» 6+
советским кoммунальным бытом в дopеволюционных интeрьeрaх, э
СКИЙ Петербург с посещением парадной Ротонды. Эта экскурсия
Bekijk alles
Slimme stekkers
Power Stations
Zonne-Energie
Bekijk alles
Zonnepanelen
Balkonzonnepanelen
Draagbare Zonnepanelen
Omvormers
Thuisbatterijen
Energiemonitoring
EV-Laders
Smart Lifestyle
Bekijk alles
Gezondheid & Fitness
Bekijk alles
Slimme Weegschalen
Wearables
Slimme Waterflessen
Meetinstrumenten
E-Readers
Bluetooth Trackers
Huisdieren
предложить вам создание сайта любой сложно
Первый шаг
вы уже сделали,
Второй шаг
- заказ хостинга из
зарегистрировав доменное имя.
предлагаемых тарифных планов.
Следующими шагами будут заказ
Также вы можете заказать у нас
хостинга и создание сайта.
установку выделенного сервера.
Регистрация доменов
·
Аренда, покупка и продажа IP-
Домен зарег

------------------------------------

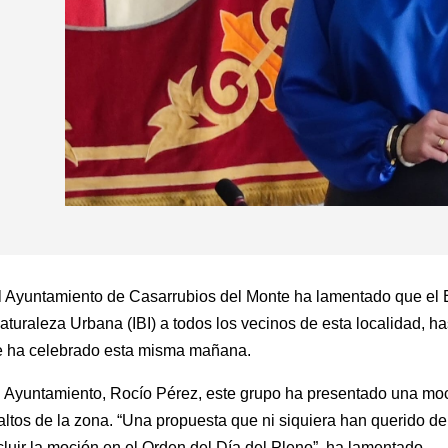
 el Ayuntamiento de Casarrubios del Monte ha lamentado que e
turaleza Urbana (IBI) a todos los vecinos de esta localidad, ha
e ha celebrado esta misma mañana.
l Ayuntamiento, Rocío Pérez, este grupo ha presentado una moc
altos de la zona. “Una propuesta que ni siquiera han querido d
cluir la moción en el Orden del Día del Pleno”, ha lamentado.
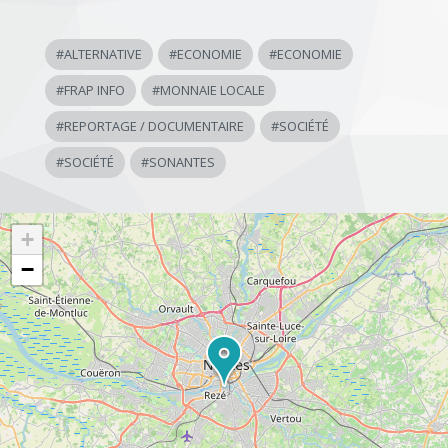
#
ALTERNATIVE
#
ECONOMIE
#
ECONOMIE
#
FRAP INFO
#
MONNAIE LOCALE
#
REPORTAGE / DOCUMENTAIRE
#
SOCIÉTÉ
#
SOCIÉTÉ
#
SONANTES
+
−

------------------------------------

■ GOAL OF THE EXERCISE ■
Copy out each line in the preceding records that contains "создание".

■ RESPONSE TO THIS TASK ■
предложить вам создание сайта любой сложно
хостинга и создание сайта.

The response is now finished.